September 22, 2013 at 11:13pm PDT
You have no idea. For some reason we click and even though you don’t get some things.
or say you don’t understand….

September 22, 2013 at 11:14pm PDT
I with both try to accept you and gently understand you.

September 22, 2013 at 11:14pm PDT
You do it in a way that others do not, will not, have not.
And I will do the same for you

September 22, 2013 at 11:14pm PDT
I just don’t get why we click.

September 22, 2013 at 11:15pm PDT
Who cares why we do?
Does it matter?

September 22, 2013 at 11:15pm PDT
YA. Don’t have a ton of expectation it will go on.

September 22, 2013 at 11:16pm PDT
I don’t even think about that.

September 22, 2013 at 11:16pm PDT
Situations from the past help explain now.
Now will help explain the future.

September 22, 2013 at 11:16pm PDT
Right now who cares?
Wait…Explain my past or yours?

September 22, 2013 at 11:17pm PDT
Both.

September 22, 2013 at 11:17pm PDT
I don’t think about how this will end,
or if it will end
or why…
Because it doesn’t matter to me.

September 22, 2013 at 11:17pm PDT
No it isn’t that.

September 22, 2013 at 11:17pm PDT
What is it?

September 22, 2013 at 11:17pm PDT
It’s why it exists.

September 22, 2013 at 11:18pm PDT
Why’s it here?
It doesn’t quite fit … or fit at all.
What is it I it I don’t understand?

September 22, 2013 at 11:19pm PDT
You are really wondering why we click
why we fit.

September 22, 2013 at 11:20pm PDT
And was trying to figure out who you were.

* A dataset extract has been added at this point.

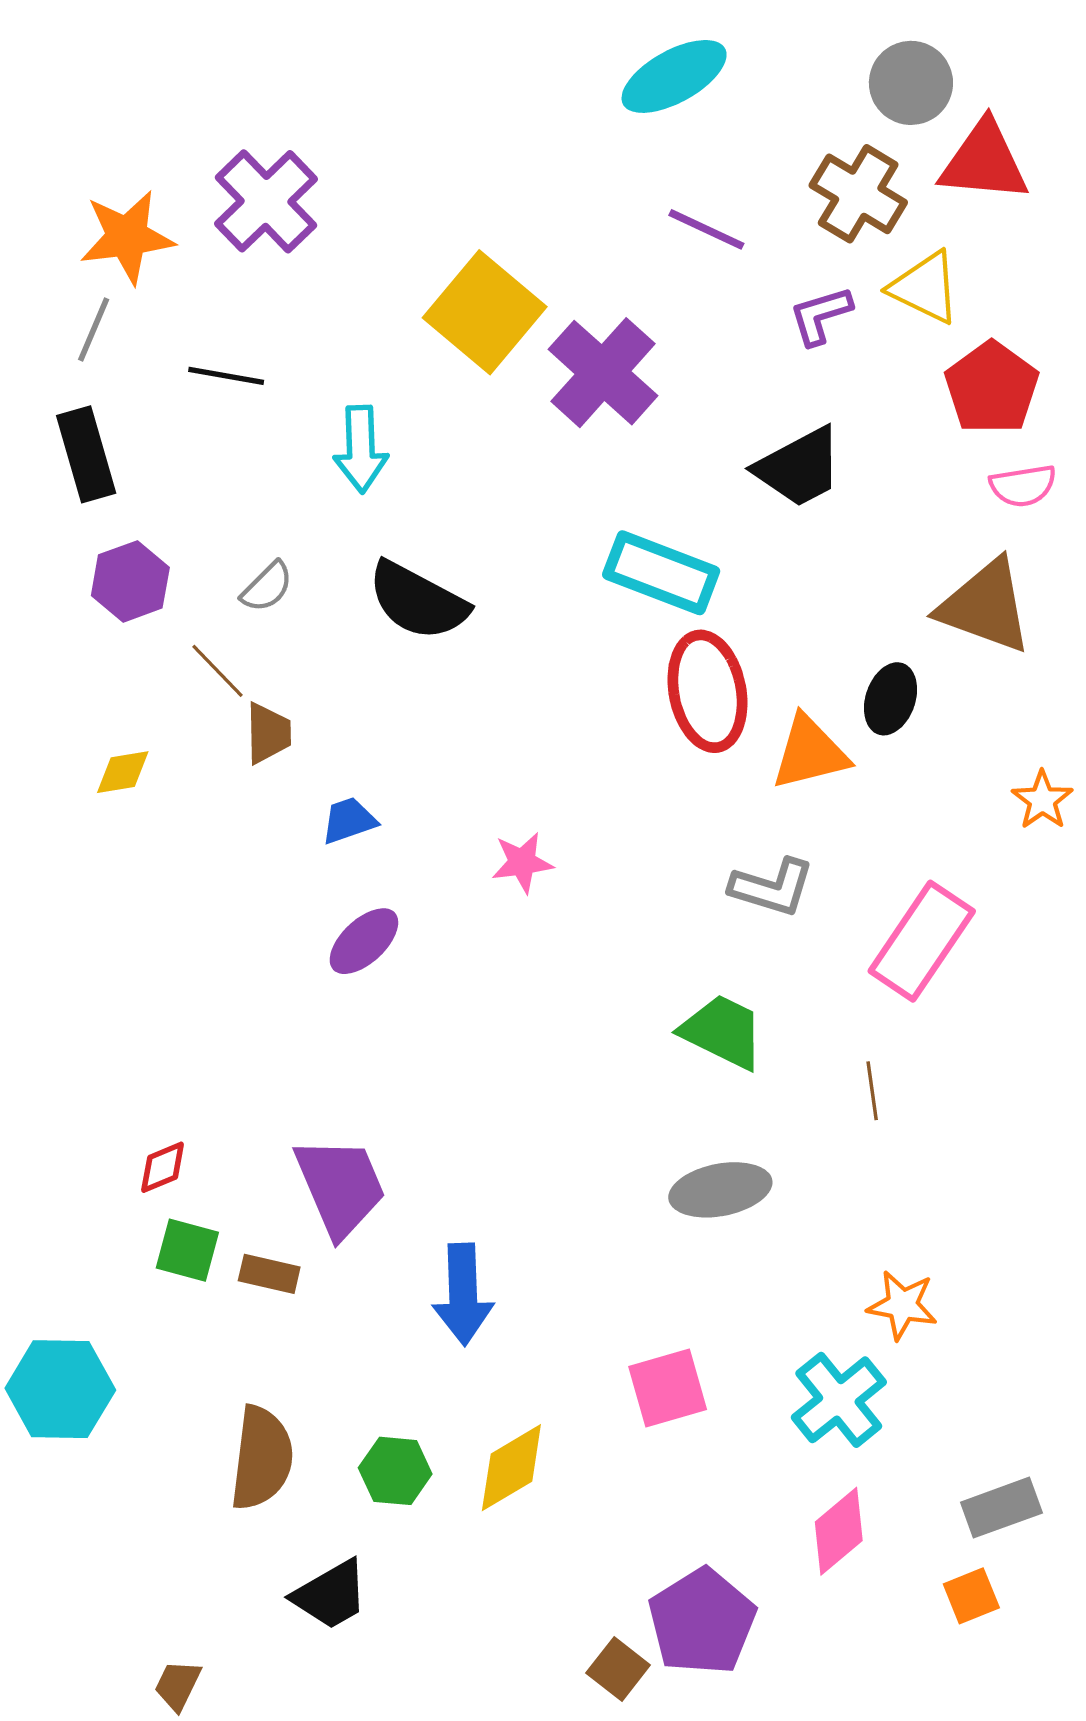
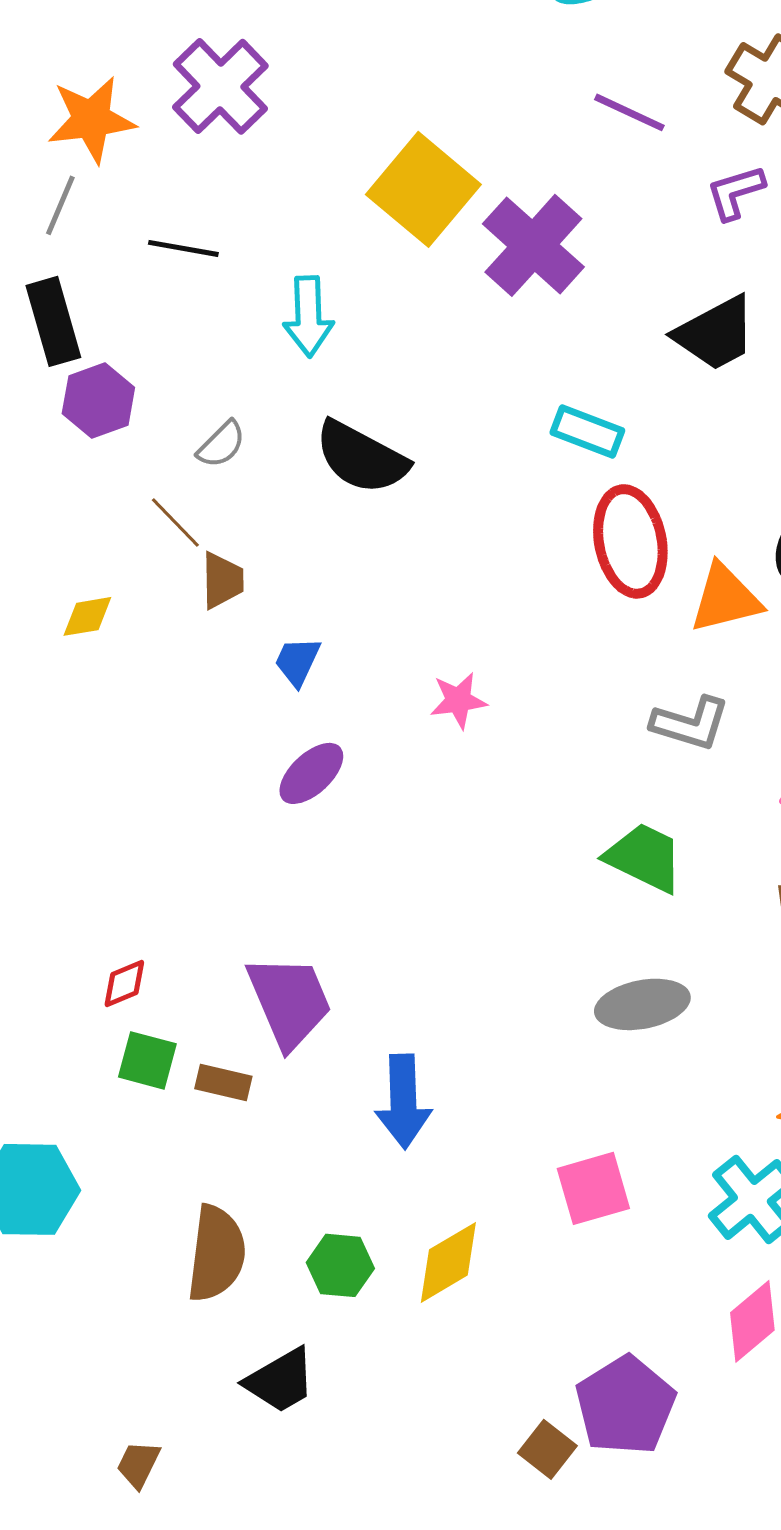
cyan rectangle: (661, 573) -> (587, 431), size x0.7
purple hexagon: (130, 581) -> (98, 400), moved
blue trapezoid: (349, 821) -> (297, 661), turned -46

September 22, 2013 at 11:20pm PDT
So you have to make sure to have the answers.

September 22, 2013 at 11:22pm PDT
Don’t hate me for it.

September 22, 2013 at 11:22pm PDT
I don’t think I could hate you
for anything.

~Fighting Fire with Fire You will Get Burned~

Monday, September 23, 2013 at 10:55am PDT
And why do you choose to have this with you…

Monday, September 23, 2013 at 10:56am PDT
Have what with me?

Monday, September 23, 2013 at 10:56am PDT
You get so angry…
.and I get that its fucking fucked up and should make you that way…but
You are allowing what you cannot control to control you

Monday, September 23, 2013 at 10:58am PDT
I think it’s because I’m coming off a god complex.
I both have my reality of the way things are.
And how little I can do to change them.
And a deep seated desire …
and burning to do so.
It’s a frustration with myself. And the world. I am slowly learning to accept.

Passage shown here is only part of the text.